Give back exactly the stretch of data below from the line holding "to regional rivals." through the line holding "Discover the differences", both ends included, and leave the remaining lines out.

[Source records]

########################################

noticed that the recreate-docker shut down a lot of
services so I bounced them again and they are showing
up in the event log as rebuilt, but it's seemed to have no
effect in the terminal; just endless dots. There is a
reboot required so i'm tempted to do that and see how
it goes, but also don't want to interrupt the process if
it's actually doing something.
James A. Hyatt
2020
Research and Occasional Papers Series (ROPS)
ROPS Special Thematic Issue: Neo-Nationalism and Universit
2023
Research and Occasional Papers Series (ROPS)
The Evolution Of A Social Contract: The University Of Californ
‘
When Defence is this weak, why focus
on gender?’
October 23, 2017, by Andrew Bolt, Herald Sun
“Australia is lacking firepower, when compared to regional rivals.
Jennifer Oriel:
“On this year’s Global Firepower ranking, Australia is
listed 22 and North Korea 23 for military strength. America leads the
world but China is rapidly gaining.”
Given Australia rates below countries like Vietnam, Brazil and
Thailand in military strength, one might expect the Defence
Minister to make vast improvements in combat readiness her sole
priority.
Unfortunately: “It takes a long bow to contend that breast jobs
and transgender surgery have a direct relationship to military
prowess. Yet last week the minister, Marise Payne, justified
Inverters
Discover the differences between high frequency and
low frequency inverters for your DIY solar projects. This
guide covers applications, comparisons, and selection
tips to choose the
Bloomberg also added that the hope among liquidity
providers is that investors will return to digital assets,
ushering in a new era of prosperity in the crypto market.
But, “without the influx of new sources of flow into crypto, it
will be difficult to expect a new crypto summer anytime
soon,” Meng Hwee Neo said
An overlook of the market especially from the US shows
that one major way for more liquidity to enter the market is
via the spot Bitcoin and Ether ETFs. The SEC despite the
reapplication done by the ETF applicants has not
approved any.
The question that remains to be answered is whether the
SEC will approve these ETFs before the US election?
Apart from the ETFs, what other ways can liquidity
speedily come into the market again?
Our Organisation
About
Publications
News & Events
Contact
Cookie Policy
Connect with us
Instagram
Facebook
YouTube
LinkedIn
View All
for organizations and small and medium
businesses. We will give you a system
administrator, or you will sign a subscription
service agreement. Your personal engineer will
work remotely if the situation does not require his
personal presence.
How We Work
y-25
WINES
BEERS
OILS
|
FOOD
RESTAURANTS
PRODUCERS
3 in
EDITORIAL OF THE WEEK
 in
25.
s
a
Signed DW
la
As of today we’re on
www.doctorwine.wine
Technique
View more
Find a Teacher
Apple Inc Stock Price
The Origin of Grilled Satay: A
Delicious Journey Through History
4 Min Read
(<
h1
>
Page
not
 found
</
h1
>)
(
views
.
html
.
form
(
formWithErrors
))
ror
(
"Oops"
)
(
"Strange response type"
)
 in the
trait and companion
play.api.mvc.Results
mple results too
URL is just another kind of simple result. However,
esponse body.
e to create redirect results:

########################################

Task solution
“Australia is lacking firepower, when compared to regional rivals.
Jennifer Oriel:
“On this year’s Global Firepower ranking, Australia is
listed 22 and North Korea 23 for military strength. America leads the
world but China is rapidly gaining.”
Given Australia rates below countries like Vietnam, Brazil and
Thailand in military strength, one might expect the Defence
Minister to make vast improvements in combat readiness her sole
priority.
Unfortunately: “It takes a long bow to contend that breast jobs
and transgender surgery have a direct relationship to military
prowess. Yet last week the minister, Marise Payne, justified
Inverters
Discover the differences between high frequency and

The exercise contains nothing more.